Eureka Daily, a science blog at The Times newspaper, published a two-part article by Hannah Devlin about freedom of information in science (“FOI: should scientists be exempt?” and “Freedom of information and climate science” – both require a subscription). Part two discusses issues of openness in the context of a recent investigation of research practices of CRU – a climate research group at The University of East Anglia.
Here is an interesting excerpt from the second part:
As Myles Allen, a climate scientist at the University of Oxford points out, in most cases that which is in the public interest will be good for science too. Validation and replication are central to the scientific method.

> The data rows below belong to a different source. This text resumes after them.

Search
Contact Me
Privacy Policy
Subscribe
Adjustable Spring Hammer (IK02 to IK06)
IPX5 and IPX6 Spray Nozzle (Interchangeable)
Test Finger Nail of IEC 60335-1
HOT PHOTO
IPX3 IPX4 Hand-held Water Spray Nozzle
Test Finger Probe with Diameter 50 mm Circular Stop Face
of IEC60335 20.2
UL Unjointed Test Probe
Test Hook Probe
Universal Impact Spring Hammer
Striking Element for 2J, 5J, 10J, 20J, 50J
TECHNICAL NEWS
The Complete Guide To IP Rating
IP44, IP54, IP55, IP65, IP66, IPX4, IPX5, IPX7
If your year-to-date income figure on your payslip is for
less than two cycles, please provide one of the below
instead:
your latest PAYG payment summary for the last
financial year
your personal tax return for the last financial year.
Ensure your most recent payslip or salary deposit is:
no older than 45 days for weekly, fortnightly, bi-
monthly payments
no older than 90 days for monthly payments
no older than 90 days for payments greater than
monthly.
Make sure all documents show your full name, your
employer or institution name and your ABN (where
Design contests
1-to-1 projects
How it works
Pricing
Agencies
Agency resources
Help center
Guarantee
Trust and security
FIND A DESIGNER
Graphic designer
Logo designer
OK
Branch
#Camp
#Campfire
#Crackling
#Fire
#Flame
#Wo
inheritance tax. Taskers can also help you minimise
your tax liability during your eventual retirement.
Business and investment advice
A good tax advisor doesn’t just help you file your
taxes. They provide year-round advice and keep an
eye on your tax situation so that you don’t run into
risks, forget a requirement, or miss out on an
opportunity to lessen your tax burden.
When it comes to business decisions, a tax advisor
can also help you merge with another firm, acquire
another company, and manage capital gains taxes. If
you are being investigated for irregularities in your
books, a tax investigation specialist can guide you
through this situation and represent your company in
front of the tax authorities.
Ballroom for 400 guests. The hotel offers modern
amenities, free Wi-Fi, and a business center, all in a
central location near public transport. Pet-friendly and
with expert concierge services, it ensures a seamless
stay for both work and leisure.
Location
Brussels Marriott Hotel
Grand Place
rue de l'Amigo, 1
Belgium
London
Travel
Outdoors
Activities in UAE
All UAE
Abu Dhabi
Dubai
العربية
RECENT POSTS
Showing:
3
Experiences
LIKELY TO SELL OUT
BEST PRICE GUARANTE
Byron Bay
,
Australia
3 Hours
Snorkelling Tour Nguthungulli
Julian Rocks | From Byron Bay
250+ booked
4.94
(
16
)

However, points of contention remain about the optimum degree of information sharing. Allen, for instance, suggests that while open access to data is generally desirable, making the computer code used to analyse data available online could have unintended negative consequences. If everyone’s using the same code, who’s going to challenge whether it’s working correctly?
This view is countered by programmer John Graham-Cumming, who found coding errors after trying to reproduce the CRU/Met Office’s CRUTEM and HadCRUT global warming datasets. Working from the raw data released by the Met Office and the description of their process for generating the datasets in a scientific paper he decided to validate their work – a considerable effort that required writing code to implement the algorithm described in the paper. In doing so, he found a problem with the way the error ranges were calculated (amongst other errors), stemming from a bug in their code.
He says: “You could say that by not releasing their buggy code they forced me to find the bug in it by writing my own validation. But actually, if they’d released their code I would have been able to quickly compare the code and the paper and find the bug without the massive effort to write new code. And no one else had actually done this validation (including the Muir Russell review) and as a result the Met Office has been releasing incorrect data for a long time. Perhaps that’s because the validation was so hard in the first place, whereas having code to check would have been easy.”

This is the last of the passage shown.